Cognitive hearing science and ease of language understanding.

机构信息

a Department of Behavioural Sciences and Learning , Linnaeus Centre HEAD, The Swedish Institute for Disability Research, Linköping University , Linköping , Sweden.

出版信息

Int J Audiol. 2019 May;58(5):247-261. doi: 10.1080/14992027.2018.1551631. Epub 2019 Feb 3.

Abstract

OBJECTIVE

The current update of the Ease of Language Understanding (ELU) model evaluates the predictive and postdictive aspects of speech understanding and communication.

DESIGN

The aspects scrutinised concern: (1) Signal distortion and working memory capacity (WMC), (2) WMC and early attention mechanisms, (3) WMC and use of phonological and semantic information, (4) hearing loss, WMC and long-term memory (LTM), (5) WMC and effort, and (6) the ELU model and sign language.
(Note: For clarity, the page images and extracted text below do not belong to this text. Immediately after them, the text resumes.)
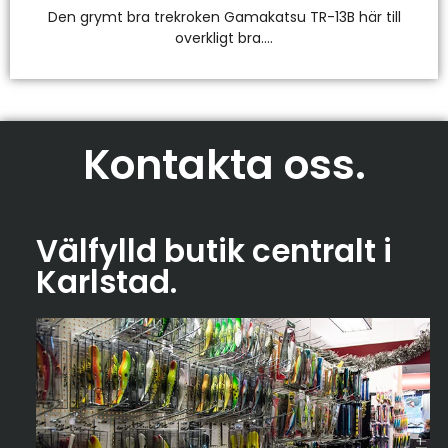
Den grymt bra trekroken Gamakatsu TR-13B här till
overkligt bra....
Kontakta oss
.
Välfylld butik centralt i
Karlstad
.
Study Samples: Relevant literature based on own or others' data was used.

RESULTS

Expectations 1-4 are supported whereas 5-6 are constrained by conceptual issues and empirical data. Further strands of research were addressed, focussing on WMC and contextual use, and on WMC deployment in relation to hearing status. A wider discussion of task demands, concerning, for example, inference-making and priming, is also introduced and related to the overarching ELU functions of prediction and postdiction. Finally, some new concepts and models that have been inspired by the ELU-framework are presented and discussed.

CONCLUSIONS

The ELU model has been productive in generating empirical predictions/expectations, the majority of which have been confirmed. Nevertheless, new insights and boundary conditions need to be experimentally tested to further shape the model.

摘要

目的

当前对语言理解简易度(ELU)模型的更新评估了言语理解和交流的预测和后测方面。

设计

仔细审查的方面涉及:(1)信号失真和工作记忆容量(WMC),(2)WMC 和早期注意机制,(3)WMC 和语音及语义信息的使用,(4)听力损失、WMC 和长期记忆(LTM),(5)WMC 和努力,以及(6)ELU 模型和手语。

研究样本

使用了基于自身或他人数据的相关文献。

结果

期望 1-4 得到了支持,而期望 5-6 受到概念问题和经验数据的限制。进一步探讨了研究方向,重点关注 WMC 和上下文使用,以及 WMC 在听力状况方面的部署。还引入并讨论了关于推理和启动等任务需求的更广泛讨论,并与预测和后测的总体 ELU 功能相关。最后,提出并讨论了一些受 ELU 框架启发的新概念和模型。

结论

ELU 模型在产生经验预测/期望方面卓有成效,其中大多数已经得到证实。然而,需要通过实验测试来获得新的见解和边界条件,以进一步塑造该模型。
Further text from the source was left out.